I met a bloke from wires last yr and he said that RBB that have a brown nose seem ti be more flighty and have put him in his place and made I'm look stupid on various occasions but normal black nose he recons far more docile.... Room for thought here... And yes we on central coast..., tho a RBB at work last week and he was all black and he was in real bad mood as when we 1st see him he had a frog by its back leg but frog got away.... So we flattened our he'd and showed off abut before going back in the scrub.... Got pic but I'm on me phone at the mo and I'm not smart enough to do it lol ha ha


----------



## dragonlover1 (Dec 15, 2012)

CaptainRatbag said:


> sent from my computer using a keyboard and 2 fingers....



haha love that bit ratbag,what is it with these fools who have to tell us they sent it from their phone? are they bragging ?


----------



## The_Geeza (Dec 15, 2012)

CaptainRatbag said:


> sent from my computer using a keyboard and 2 fingers....

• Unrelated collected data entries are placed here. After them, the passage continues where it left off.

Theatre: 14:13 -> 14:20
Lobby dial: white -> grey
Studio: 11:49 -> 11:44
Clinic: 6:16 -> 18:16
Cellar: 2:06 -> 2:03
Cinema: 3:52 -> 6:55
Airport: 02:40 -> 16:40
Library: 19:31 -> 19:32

U wally i bet u been waiting ages for the right thread to throw that 1 on....got laugh tho..........outa 10?...9/10 u win lol


----------



## RedFox (Dec 15, 2012)

Majority of my time I use my phone on this site, hence the numerous stupid autocorrects and typos. I didn't download tapa talk for the reason it always says sent from my phone... It is bad enough on emails where I can't get rid of that stupid message. It is so frustrating.


----------



## Bushman (Dec 15, 2012)

cement said:


> the brown on the nose isnt just a Qld thing


Quite right. The tip of the snout is often light brown in this species. This feature is not restricted to Queensland specimens, although the extent of the brown on the snout does seem to extend further up the face in many QLD animals.


----------



## CaptainRatbag (Dec 15, 2012)

Bushman said:


> Quite right. The tip of the snout is often light brown in this species. This feature is not restricted to Queensland specimens, although the extent of the brown on the snout does seem to extend further up the face in many QLD animals.

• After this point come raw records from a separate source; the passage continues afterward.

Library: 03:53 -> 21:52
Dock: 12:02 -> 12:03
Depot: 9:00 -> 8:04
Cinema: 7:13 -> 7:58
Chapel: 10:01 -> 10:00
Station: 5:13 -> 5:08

Thats true for politicians..... what about the snakes?


----------



## mcbuggsy (Dec 15, 2012)

I also have been subject to a speeding ticket whilst on my way to rescue a RBB out of somebodys house. The call for the rescue came from the same Police Station as the officer who booked me. No amount of talking would get me out of it though....It was a minor speeding offence too...not happy .................ha ha ha


----------



## cement (Dec 15, 2012)

They are one of my favourite elapids, and yes on a 36deg day when they are at full hunting temp, they can be a handful without a hook.
Don't try this at home kiddies 

Brown or black nose will make no difference to their demeanors, but temperature will.


----------



## imported_Varanus (Dec 15, 2012)

Some nice snakes there everyone, thanks for sharing!


----------